Molecular Mechanisms Underlying Origin and Diversification of the Angiosperm Flower

Guenter Theissen* and Rainer Melzer

Friedrich-Schiller-Universitaet Jena, Lehrstuhl fuer Genetik, Philosophenweg 12, D-07743 Jena, Germany

* For correspondence. E-mail guenter.theissen{at}uni-jena.de

Received: 2 March 2007    Returned for revision: 25 April 2007    Accepted: 31 May 2007    Published electronically: 31 July 2007

Background: Understanding the mode and mechanisms of the evolution of the angiosperm flower is a long-standing and central problem of evolutionary biology and botany. It has essentially remained unsolved, however. In contrast, considerable progress has recently been made in our understanding of the genetic basis of flower development in some extant model species. The knowledge that accumulated this way has been pulled together in two major hypotheses, termed the ‘ABC model’ and the ‘floral quartet model’. These models explain how the identity of the different types of floral organs is specified during flower development by homeotic selector genes encoding transcription factors.

Scope: We intend to explain how the ‘ABC model’ and the ‘floral quartet model’ are now guiding investigations that help to understand the origin and diversification of the angiosperm flower.

Conclusions: Investigation of orthologues of class B and class C floral homeotic genes in gymnosperms suggest that bisexuality was one of the first innovations during the origin of the flower. The transition from dimer to tetramer formation of floral homeotic proteins after establishment of class E proteins may have increased cooperativity of DNA binding of the transcription factors controlling reproductive growth. That way, we hypothesize, better ‘developmental switches’ originated that facilitated the early evolution of the flower.
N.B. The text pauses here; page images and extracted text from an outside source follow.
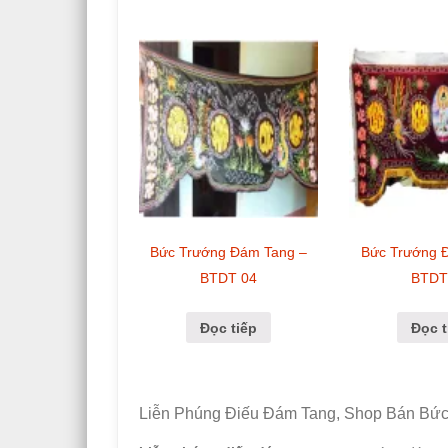
Bức Trướng Đám Tang –
Bức Trướng 
BTDT 04
BTDT
Đọc tiếp
Đọc t
Liễn Phúng Điếu Đám Tang, Shop Bán Bức 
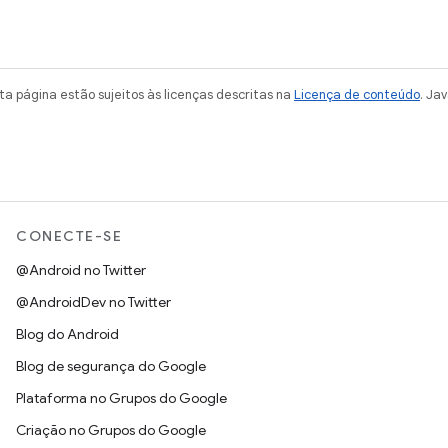
a página estão sujeitos às licenças descritas na
Licença de conteúdo
. Ja
CONECTE-SE
@Android no Twitter
@AndroidDev no Twitter
Blog do Android
Blog de segurança do Google
Plataforma no Grupos do Google
Criação no Grupos do Google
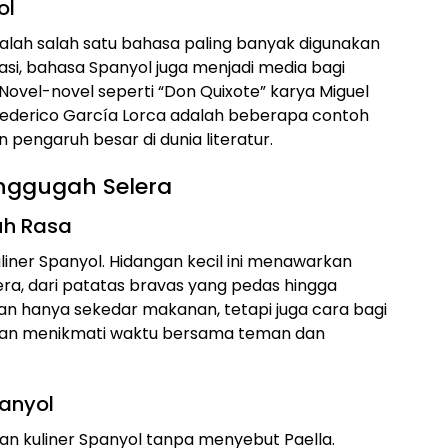
ol
dalah salah satu bahasa paling banyak digunakan
kasi, bahasa Spanyol juga menjadi media bagi
Novel-novel seperti “Don Quixote” karya Miguel
 Federico García Lorca adalah beberapa contoh
pengaruh besar di dunia literatur.
nggugah Selera
uh Rasa
liner Spanyol. Hidangan kecil ini menawarkan
ra, dari patatas bravas yang pedas hingga
kan hanya sekedar makanan, tetapi juga cara bagi
i dan menikmati waktu bersama teman dan
panyol
n kuliner Spanyol tanpa menyebut Paella.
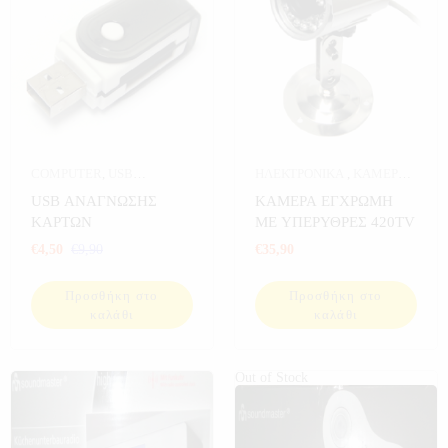
COMPUTER
,
USB
ΗΛΕΚΤΡΟΝΙΚΑ
,
ΚΑΜΕΡΕΣ
,
ΑΝΤΑΠΤΟΡΕΣ & PCI CARD
,
ΚΑΜΕΡΕΣ ΣΠΙΤΙΟΥ
,
ΣΠΙΤΙ
USB ΑΝΑΓΝΩΣΗΣ
ΚΑΜΕΡΑ ΕΓΧΡΩΜΗ
ΗΛΕΚΤΡΟΝΙΚΑ
,
ΚΑΡΤΩΝ
ΜΕ ΥΠΕΡΥΘΡΕΣ 420TV
ΠΡΟΣΦΟΡΕΣ
,
€
4,50
€
9,90
€
35,90
ΥΠΟΛΟΓΙΣΤΕΣ
Προσθήκη στο
Προσθήκη στο
καλάθι
καλάθι
Out of Stock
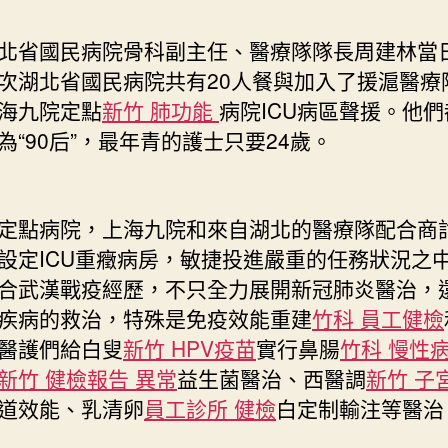
歲〉
中
省國民病院骨科副主任、醫療隊隊長周建林當
次湖北省國民病院共有20人餐與加入了援滬醫療
海九院定點
新竹 肺功能
病院ICU病區聲援。他
為“90后”，最年青的護士只要24歲。
點病院，上海九院和來自湖北的醫療隊配合商
設定ICU重癥病房，敏捷投進嚴重的任務狀況之
合武漢戰疫經歷，不只全力展開新冠肺炎醫治，
疾病的救治，特殊是免疫效能重建
竹科 員工健檢
醫護們給白叟
新竹 HPV疫苗
實行鼻腸
竹科 慢性
新竹 健檢報告 異常
益生菌醫治、西醫調
新竹 子
道效能、乳清卵
員工診所 健檢
白定制輸注等醫治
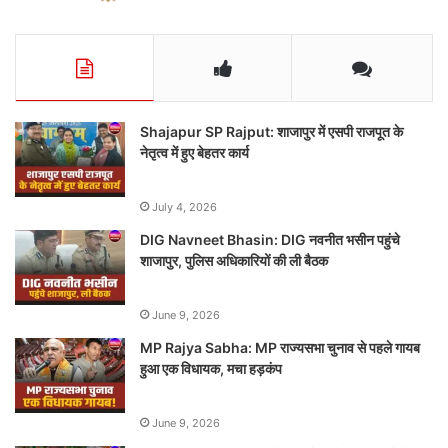
Shajapur SP Rajput: शाजापुर में एसपी राजपूत के
नेतृत्व में हुए बेहतर कार्य
July 4, 2026
DIG Navneet Bhasin: DIG नवनीत भसीन पहुंचे
शाजापुर, पुलिस अधिकारियों की ली बैठक
June 9, 2026
MP Rajya Sabha: MP राज्यसभा चुनाव से पहले गायब
हुआ एक विधायक, मचा हड़कंप
June 9, 2026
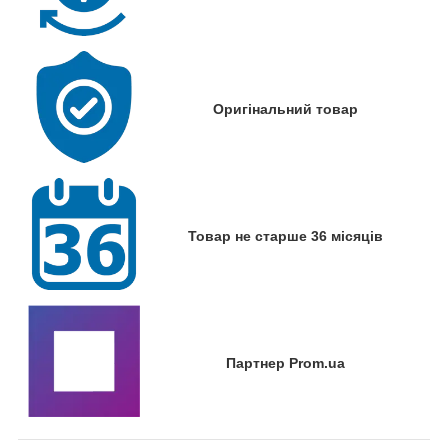
Оригінальний товар
Товар не старше 36 місяців
Партнер Prom.ua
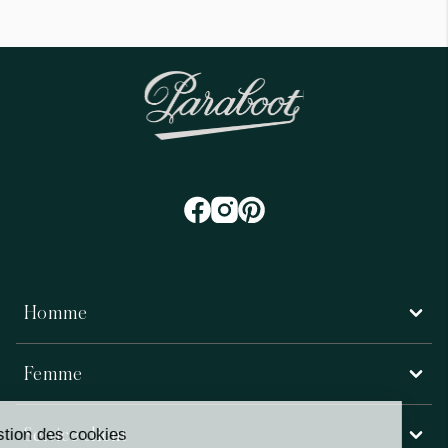
Homme
Femme
Service client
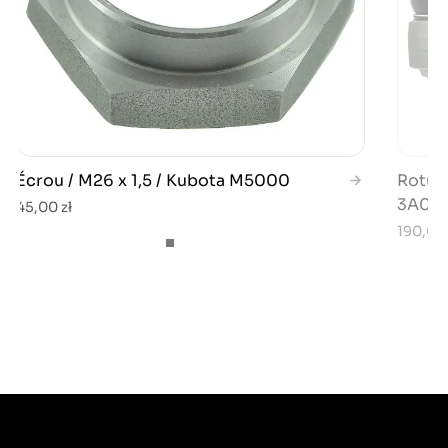
Écrou / M26 x 1,5 / Kubota M5000
Rotule
3A022
45,00 zł
190,00 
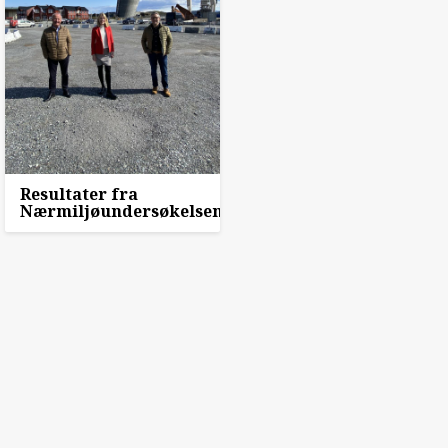
Resultater fra
Nærmiljøundersøkelsen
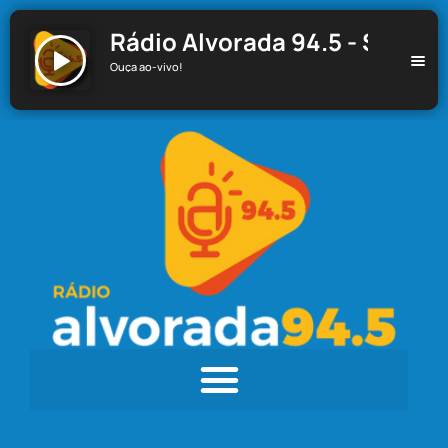
Rádio Alvorada 94.5 - Santa C
Ouça ao-vivo!
Rádio Alvorada 94.5 - Santa Cecília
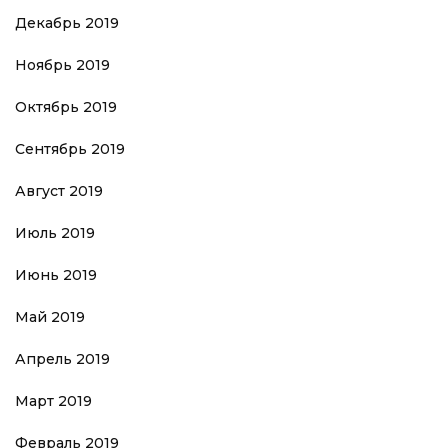
Декабрь 2019
Ноябрь 2019
Октябрь 2019
Сентябрь 2019
Август 2019
Июль 2019
Июнь 2019
Май 2019
Апрель 2019
Март 2019
Февраль 2019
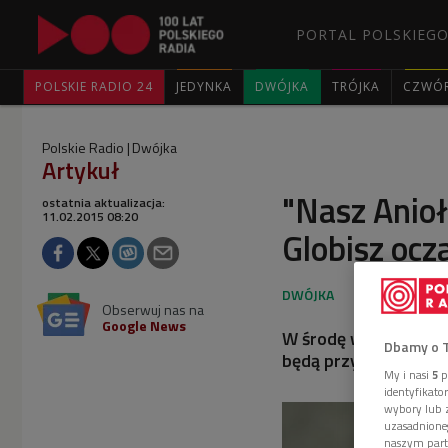
PORTAL POLSKIEGO
POLSKIE RADIO 24
JEDYNKA
DWÓJKA
TRÓJKA
CZWÓ
Polskie Radio
Dwójka
Artykuł
"Nasz Anioł
ostatnia aktualizacja:
11.02.2015 08:20
Globisz ocz
Obserwuj nas na
Google News
W środę wieczorem n
Dbamy o 
będą przyjaciele Krzy
My i nasi
5
p
identyfikat
wybory lub z
uzasadnione
naszym part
Expression studies of ABC genes in basally diverging angiosperm lineages, monocots and basal eudicots suggest that the ‘classical’ ABC system known from core eudicots originated from a more fuzzy system with fading borders of gene expression and gradual transitions in organ identity, by sharpening of ABC gene expression domains and organ borders. Shifting boundaries of ABC gene expression may have contributed to the diversification of the angiosperm flower many times independently, as may have changes in interactions between ABC genes and their target genes.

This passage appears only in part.